I was a bride and that was some 29 years ago. I was not fussed about the wedding, no months and months of planning or preparation. It was a celebration we had to go through as expected in our custom and tradition. We tailored made my evening dress and I had only one evening dress unlike brides of today who had at least two or three parading in them during their wedding dinner. We decorated our own wedding car with ribbons and flowers and by the time the car went back and forth from Kuching town to Siburan Village (17 mile from Kuching), the car decorations were half ripped off. Back then, I just wanted to tie the knot with the man I loved and a church wedding was important to me. I was not too fuss at all about the celebration itself although of course we went through the traditions by first having a ‘matchmaker’ coming round to my parent’s house to ask for my hand in marriage and then followed by negotiations on dowry and how many dinner tables the bride’s parents would request of the bridegroom.

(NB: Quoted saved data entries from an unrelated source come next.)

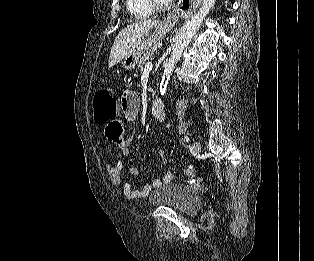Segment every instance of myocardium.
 <instances>
[{
    "mask_svg": "<svg viewBox=\"0 0 314 261\" xmlns=\"http://www.w3.org/2000/svg\"><path fill=\"white\" fill-rule=\"evenodd\" d=\"M148 2L155 11H166L172 5V1L148 0Z\"/></svg>",
    "mask_w": 314,
    "mask_h": 261,
    "instance_id": "f54148a6",
    "label": "myocardium"
}]
</instances>
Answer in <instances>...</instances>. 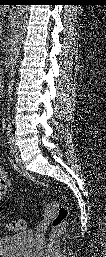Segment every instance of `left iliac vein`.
<instances>
[{"label": "left iliac vein", "instance_id": "obj_1", "mask_svg": "<svg viewBox=\"0 0 106 257\" xmlns=\"http://www.w3.org/2000/svg\"><path fill=\"white\" fill-rule=\"evenodd\" d=\"M10 152H11L12 155H17V153H18V148L15 144L14 139H12V142H11Z\"/></svg>", "mask_w": 106, "mask_h": 257}]
</instances>
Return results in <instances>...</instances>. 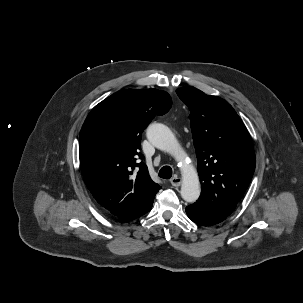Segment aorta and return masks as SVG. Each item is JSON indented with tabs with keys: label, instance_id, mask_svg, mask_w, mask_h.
<instances>
[{
	"label": "aorta",
	"instance_id": "762f6f07",
	"mask_svg": "<svg viewBox=\"0 0 303 303\" xmlns=\"http://www.w3.org/2000/svg\"><path fill=\"white\" fill-rule=\"evenodd\" d=\"M148 140L158 149L169 152L177 161L182 162V185L181 197L186 202H195L201 192L199 177L196 170L190 166L185 165L184 161L187 154L180 146L174 133L164 124L153 123L147 128Z\"/></svg>",
	"mask_w": 303,
	"mask_h": 303
}]
</instances>
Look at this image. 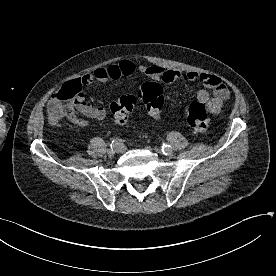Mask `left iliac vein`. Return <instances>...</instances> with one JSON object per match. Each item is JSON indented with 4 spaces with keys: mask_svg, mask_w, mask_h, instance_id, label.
Listing matches in <instances>:
<instances>
[{
    "mask_svg": "<svg viewBox=\"0 0 276 276\" xmlns=\"http://www.w3.org/2000/svg\"><path fill=\"white\" fill-rule=\"evenodd\" d=\"M156 151H157V152H161V151L158 150V149H156ZM164 154H165L166 156L171 157V156H173V150H170V151H168V152H165Z\"/></svg>",
    "mask_w": 276,
    "mask_h": 276,
    "instance_id": "4c4485c4",
    "label": "left iliac vein"
}]
</instances>
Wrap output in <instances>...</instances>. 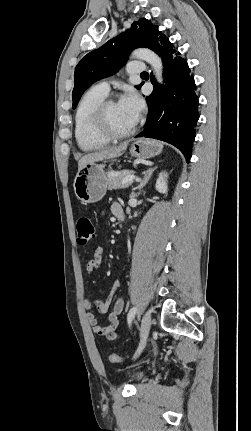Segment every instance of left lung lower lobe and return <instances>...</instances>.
Listing matches in <instances>:
<instances>
[{
    "label": "left lung lower lobe",
    "instance_id": "0a47b994",
    "mask_svg": "<svg viewBox=\"0 0 251 431\" xmlns=\"http://www.w3.org/2000/svg\"><path fill=\"white\" fill-rule=\"evenodd\" d=\"M152 50L162 59L165 85L158 86L146 97L148 116L144 130L137 137L155 138L177 147L189 162L199 119L198 96L194 77L185 59L166 37H160ZM143 84V83H142Z\"/></svg>",
    "mask_w": 251,
    "mask_h": 431
}]
</instances>
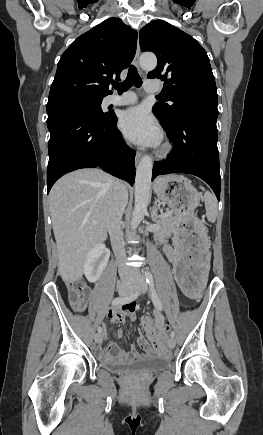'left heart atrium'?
I'll use <instances>...</instances> for the list:
<instances>
[{
    "mask_svg": "<svg viewBox=\"0 0 263 435\" xmlns=\"http://www.w3.org/2000/svg\"><path fill=\"white\" fill-rule=\"evenodd\" d=\"M119 126L124 135L136 144L156 146L161 140L159 126L142 107L126 110L120 118Z\"/></svg>",
    "mask_w": 263,
    "mask_h": 435,
    "instance_id": "39dd6f15",
    "label": "left heart atrium"
}]
</instances>
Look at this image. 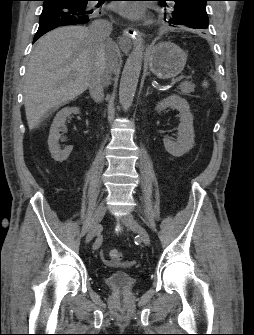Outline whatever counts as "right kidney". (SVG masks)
Returning <instances> with one entry per match:
<instances>
[{
  "instance_id": "right-kidney-1",
  "label": "right kidney",
  "mask_w": 254,
  "mask_h": 335,
  "mask_svg": "<svg viewBox=\"0 0 254 335\" xmlns=\"http://www.w3.org/2000/svg\"><path fill=\"white\" fill-rule=\"evenodd\" d=\"M77 113H80L79 108L66 107L60 110L53 120L48 137V146L52 158L57 162L65 161L69 157L73 149V146H67L65 149L61 150L58 144V140L61 137L59 132L65 126L66 118L69 117L71 114Z\"/></svg>"
}]
</instances>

Some months ago my eldest daughter finally officially married her partner of nine years. Ironically, she too was not at all fuss on the wedding celebration. Her wedding too was sweet and simple. There was no ‘matchmaker’ that came round to my house to ask for her hand. All I got was a phone call from her boyfriend (now husband) asking for her hand in marriage. There was no dowry talk or how many wedding dinner tables we needed. They had a wedding celebrant who conducted the wedding, witnessed their vows and officially pronounced them husband and wife, all very romantic at the Rose Garden in Palmerston North.
In writing this post, I stumbled upon a very well written, detailed and elaborated post on Malaysian Chinese Wedding. For an insight, please visit Little Brown Bag’s post of a Malaysian Chinese Wedding. I am not able to write in such detail on my wedding which was simple and sweet. I knew nothing much about the customs and traditions and as a naive 22 year old back then in the 1980s, I was helplessly in love with this one special man in my life. Nothing else mattered.
Reflecting back on my wedding and that of my daughter’s, we were just two simple women, ‘like mother like daughter’. Our husbands were blessed, we did not cost them an arm and a leg to win our hand in marriage. ………. in sickness and in health, till death us do part. “I now pronounced you man and wife.”
We were married, as simple as that !
Is marriage even necessary in these modern days? It may be to some culture but not necessarily to others. Personally I believe in marriage and to me, marriage is a bonding and commitment of two people wanting to share a whole new life together.